The output I am looking for would be in a form like this:
idpass weekofyear type frequency
39579449489 1 'single' 2
72986744521 2 'round' 3
72986744521 2 'pseudo' 1
11533148958 2 'pseudo' 1
Edit: this older question approaches a similar problem, but I don't know how to do it with pandas.
import pandas as pd
data = {"HoraDTRetirada": ["2016-02-17 15:36:00", "2016-02-18 19:13:00", "2016-12-31 09:20:00", "2016-02-28 12:11:00",
"2016-02-28 14:55:00", "2016-02-29 12:27:00", "2016-02-29 16:32:00"],
"idpass": ["39579449489", "39579449489", "72986744521", "72986744521", "11533148958", "72986744521",
"72986744521"],
"type": ["single", "single", "pseudo", "round", "pseudo", "round", "round"]}
df = pd.DataFrame.from_dict(data)
print(df)
df["HoraDTRetirada"] = pd.to_datetime(df['HoraDTRetirada'])
df["week"] = df['HoraDTRetirada'].dt.strftime('%U')
k = df.groupby(["idpass", "week", "type"],as_index=False).count()
print(k)
Output:
HoraDTRetirada idpass type
0 2016-02-17 15:36:00 39579449489 single
1 2016-02-18 19:13:00 39579449489 single
2 2016-12-31 09:20:00 72986744521 pseudo
3 2016-02-28 12:11:00 72986744521 round
4 2016-02-28 14:55:00 11533148958 pseudo
5 2016-02-29 12:27:00 72986744521 round
6 2016-02-29 16:32:00 72986744521 round
idpass week type HoraDTRetirada
0 11533148958 09 pseudo 1
1 39579449489 07 single 2
2 72986744521 09 round 3
3 72986744521 52 pseudo 1
This is how I got what I was looking for:
Step 1 from suggested answers was skipped because timestamps were already in pandas datetime form.
Step 2: create column for week of year:
df['week'] = df['HoraDTRetirada'].dt.strftime('%U')
Step 3: group by user id, type and week, and count values with size()
df.groupby(['idpass','type','week']).size()

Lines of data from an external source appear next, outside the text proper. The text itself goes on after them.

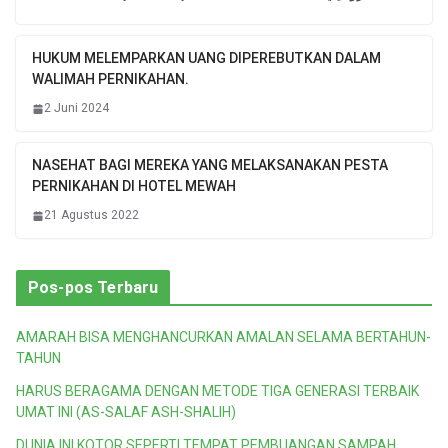
HUKUM MELEMPARKAN UANG DIPEREBUTKAN DALAM
WALIMAH PERNIKAHAN.
2 Juni 2024
NASEHAT BAGI MEREKA YANG MELAKSANAKAN PESTA
PERNIKAHAN DI HOTEL MEWAH
21 Agustus 2022
Pos-pos Terbaru
AMARAH BISA MENGHANCURKAN AMALAN SELAMA BERTAHUN-
TAHUN
HARUS BERAGAMA DENGAN METODE TIGA GENERASI TERBAIK
UMAT INI (AS-SALAF ASH-SHALIH)
DUNIA INI KOTOR SEPERTI TEMPAT PEMBUANGAN SAMPAH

My suggestion would be to do this:
make sure your timestamp is pandas datetime and add frequency column
df['HoraDTRetirada'] = pd.to_datetime(df['HoraDTRetirada'])
df['freq'] = 1
Group it and count
res = df.groupby(['idpass', 'type', pd.Grouper(key='HoraDTRetirada', freq='1W')]).count().reset_index()
Convert time to week of a year
res['HoraDTRetirada'] = res['HoraDTRetirada'].apply(lambda x: x.week)
Final result looks like that:
EDIT:
You are right, in your case we should do step 3 before step 2, and if you want to do that, remember that groupby will change, so finally step 2 will be:
res['HoraDTRetirada'] = res['HoraDTRetirada'].apply(lambda x: x.week)
and step 3 :
res = df.groupby(['idpass', 'type', 'HoraDTRetirada')]).count().reset_index()
It's a bit different because the "Hora" variable is not a time anymore, but just an int representing a week.